D: VW Phaeton prallt bei Visselhövede gegen Baum → 66-Jähriger getötet
VISSELHÖVEDE (DEUTSCHLAND): Am Donnerstag, 19. März 2026, wurden die Freiwilligen Feuerwehren Buchholz, Visselhövede sowie Hemslingen-Söhlingen und Bothel gemeinsam mit dem Rettungsdienst, einem Notarzt und der Polizei um 17:48 Uhr zu einem schweren Verkehrsunfall auf die Kreisstraße 210 zwischen Rosebruch und Bellen alarmiert.
Aus bislang ungeklärter Ursache war ein Pkw der Marke VW Phaeton von der Fahrbahn abgekommen und mit einem Straßenbaum kollidiert. Durch die enorme Wucht des Aufpralls wurde der Baum gefällt. Das Fahrzeug wurde massiv zerstört, zahlreiche Fahrzeugteile wurden über die Fahrbahn sowie angrenzende Wiesen verstreut.

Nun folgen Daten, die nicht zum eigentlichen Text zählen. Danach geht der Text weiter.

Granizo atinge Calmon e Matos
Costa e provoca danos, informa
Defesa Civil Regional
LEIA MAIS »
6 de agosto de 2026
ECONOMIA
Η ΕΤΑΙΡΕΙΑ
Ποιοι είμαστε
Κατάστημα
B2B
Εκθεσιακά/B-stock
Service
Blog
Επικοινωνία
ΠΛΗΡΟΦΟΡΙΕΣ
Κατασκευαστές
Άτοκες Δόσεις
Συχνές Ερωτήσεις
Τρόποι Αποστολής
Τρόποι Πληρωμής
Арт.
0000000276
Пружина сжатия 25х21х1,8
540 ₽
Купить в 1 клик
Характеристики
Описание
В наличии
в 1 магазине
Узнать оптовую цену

Für den 66-jährigen Fahrer aus dem Landkreis Aurich kam jede Hilfe zu spät. Er erlag noch an der Unfallstelle seinen schweren Verletzungen. Die eingesetzten Feuerwehren sperrten den Unfallort weiträumig ab und unterstützten die Maßnahmen der Polizei. Zudem wurde der verstorbene Fahrer unter Einsatz von hydraulischem Rettungsgerät aus dem Fahrzeug geborgen.

Zur Unterstützung der polizeilichen Unfallaufnahme leuchteten die Einsatzkräfte die Unfallstelle für rund zwei Stunden umfassend aus. Zur Unfallursache kann die Feuerwehr keine Angaben machen. Die Ermittlungen hierzu wurden von der Polizei aufgenommen.
Meldung der Polizei
Gegen 17.40 Uhr kam es am 19. März 2026 auf der K 210 zwischen Rosebruch (Gemeinde Visselhövede) und Bellen zu einem schweren Verkehrsunfall, bei dem ein 66-jähriger Autofahrer tödlich verletzt wurde.

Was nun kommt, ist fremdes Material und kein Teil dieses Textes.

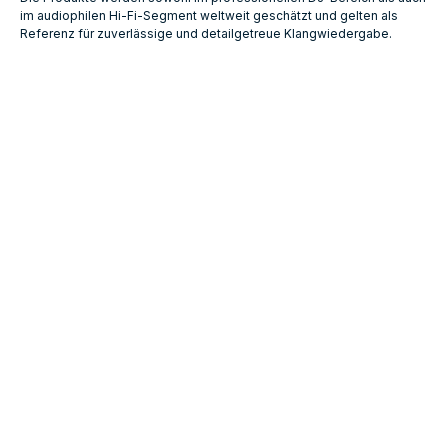
im audiophilen Hi‑Fi‑Segment weltweit geschätzt und gelten als
Referenz für zuverlässige und detailgetreue Klangwiedergabe.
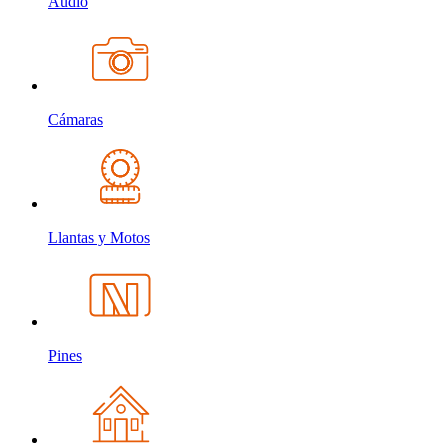
Audio
Cámaras
Llantas y Motos
Pines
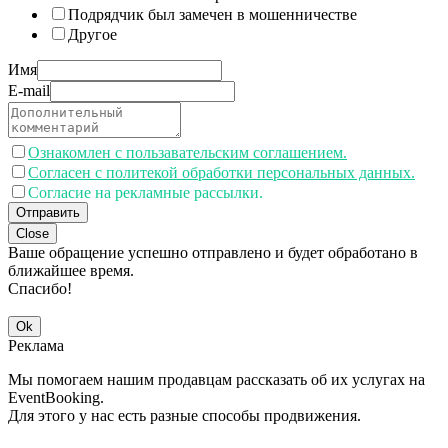
Подрядчик был замечен в мошенничестве
Другое
Имя
E-mail
Ознакомлен с пользавательским соглашением.
Согласен с политекой обработки персональных данных.
Согласие на рекламные рассылки.
Отправить
Close
Ваше обращение успешно отправлено и будет обработано в
ближайшее время.
Спасибо!
Ok
Реклама
Мы помогаем нашим продавцам рассказать об их услугах на
EventBooking.
Для этого у нас есть разные способы продвижения.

Nach derzeitigem Stand der Ermittlungen befuhr der Mann mit seinem VW Phaeton die Strecke in Richtung Bellen, als er in einer Linkskurve vermutlich aufgrund überhöhter Geschwindigkeit ohne Fremdeinwirkung die Kontrolle über sein Fahrzeug verlor. Der Pkw kam nach rechts von der Fahrbahn ab und prallte gegen einen Baum.
Die Aufprallwucht war so erheblich, dass der Baum umstürzte und das Fahrzeug total beschädigt wurde. Der 66-Jährige erlitt tödliche Verletzungen und verstarb noch an der Unfallstelle. Der Sachschaden wird auf etwa 15.000 Euro geschätzt. Neben Polizei und Rettungsdienst war auch die Feuerwehr im Einsatz.